The suspicious eye of woman Gabriella noticed that day an unusual and feverish in Blasco's gaze and in all the appearance, but she repressed inside herself the painful curiosity, fearing to provoke the resentment of the lover and strived to be quiet and playful, also because she hoped to be able to surprise some clues that put her on the right path.

She, now, lived in a continuous apprehension, tormenting herself for every nothingness, giving body to every shadow, widening the dangers, seeing also, in the most innocent words or in the simplest acts, revelations of infidelity and betrayal and always interpreting a hidden meaning under every word. Blasco was Ilare? She wondered: "Why is it ilare? Has it got any advantage?" Was Blasco sad? And she wondered, "Why is she sad? Maybe she didn't see her." He went sooner, or chose one way rather than another? and she tortured herself with other questions. His festivity, his spirit playing, his graces that kept something childish, faded, died out; he spent hours in a misanthropic gloom, looking at the sky with a deep and invincible pain, seeking in vain a ray of consolation.

June, meanwhile, flowed sweet and smelly in an extension of spring. All the countryside were green and on the floors were still swarming the tall and blond fruits waiting for the sickle. The Feast of Corpus Christi celebrated with greater competition for the return of priests and friars from exile and for the benevolences that were renewed between the Court and the Curia, had spread also in the small village built around the noble villas a glamour.

Violant felt great relief in that countryside, among the wild hills, the rusty plain, the blue and serene sea. From the groves that surrounded the building (which still had something of the castle) in the morning and in the evening arrived in his room the now lively and petulant greetings of the sparrows, now tender and melancholy of the romans. Sometimes, however, the high silence was interrupted by the crawling away of the crows, and in the gentle quiet of the spirit that crawling seemed to Violante a sad voice more sad omens.

The prince of Butera, after spending a week in the villa in the company of his nephew, had returned to Palermo, leaving Violante in the company of two old ladies, cousins of the prince, who, remained zitellone and kept from the house, used to live for a few months in the country. All had then been entrusted to the custody of the castaldo or governor of those goods and vassals of the prince.

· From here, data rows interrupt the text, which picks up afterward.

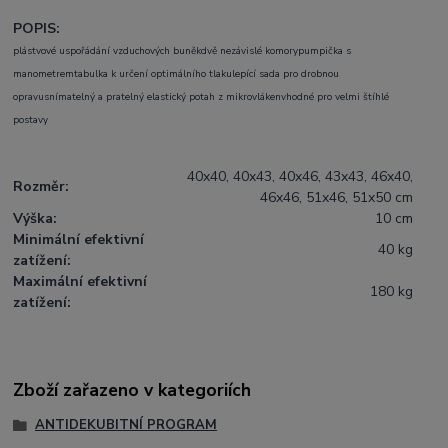
POPIS:
plástvové uspořádání vzduchových buněk
dvě nezávislé komory
pumpička s
manometrem
tabulka k určení optimálního tlaku
lepící sada pro drobnou
opravu
snímatelný a pratelný elastický potah z mikrovlákenvhodné pro velmi štíhlé
postavy
40x40, 40x43, 40x46, 43x43, 46x40,
Rozměr:
46x46, 51x46, 51x50 cm
Výška:
10 cm
Minimální efektivní
40 kg
zatížení:
Maximální efektivní
180 kg
zatížení:
Zboží zařazeno v kategoriích
ANTIDEKUBITNÍ PROGRAM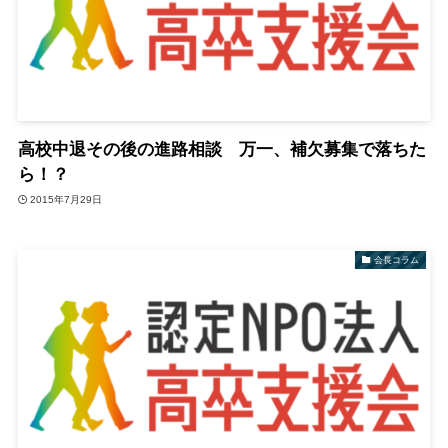
高校中退その後の進路相談 万一、補欠募集で落ちた
ら！？
2015年7月29日
会長コラム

Other villas were coming up in the surroundings: on the hill already ruled that of the Valguarnera, erected since 1709; further down the prince of Palagonia built his, which a grandson had later to make famous with the strangeness of his decoration; that of St. Flavia, that of Prince Furnari, older, still kept some towers and some crenellated wall: the whole district was scattered with cottages and villas, populated with people devoted to the masters and brave. The Prince of Butera, therefore, could rest assured that his women were very sure in that villa, better than in his urban palace.

One beautiful day Violante, sitting in his room, heard more or less far away for the thick of the woods a spesseggiare di schioppettate. He asked what it was: He knew that they were gentlemen who came from Palermo to hunt: the hill, in fact, abounded with wild rabbits and in the nearby river, the ancient Eleuterio, not yet dried up by the incontrasi of the season, there were wild ducks.

The hunt was to be rich and full of attractions; in fact, after an interruption (perhaps to desinate) the hunters resumed and the shots were now felt much closer.

Violante looked out at the window; he saw the two ladies who, leaning on each of them to an armor, set out on a boulevard towards the woods. They probably went to watch the hunt: At first she also had an impulse of youthful curiosity and was going to say:

"Wait, I'm coming too!"

But she didn't say anything, as if something unknowingly closed her mouth. After all, he was so well in solitude!... and at that time it seemed that the sound of hunting, drawing curiosity to himself, had created silence around the building. Violent saw no one. When the ladies fled into the thick of the plants, the place seemed deserted.

She sat down, abandoning herself, as she always did, to that innerte and vague state of mind, which seems to think and in truth can neither say what you think; it is like a wandering in a succession of fleeting ideas, of which none can be reached and stopped.

The blows seemed farther away, but more frequent and Violante would no longer lend you an ear.

Gradually it seemed that the two ideas joined together, took shape and body, identified themselves in one. It was his dominant thought, which in vain rejected; in vain he tried to cancel it under the accumulation of other thoughts and images: It always rose, stronger, more tormenting, superimposing itself victoriously over everything, taking over its brain, penetrating it into the blood, occupying its heart, lording it all, prostrating it. And then, powerless to react, Violante abandoned himself and his brain had only that one, unique, terrible thought: Blasco.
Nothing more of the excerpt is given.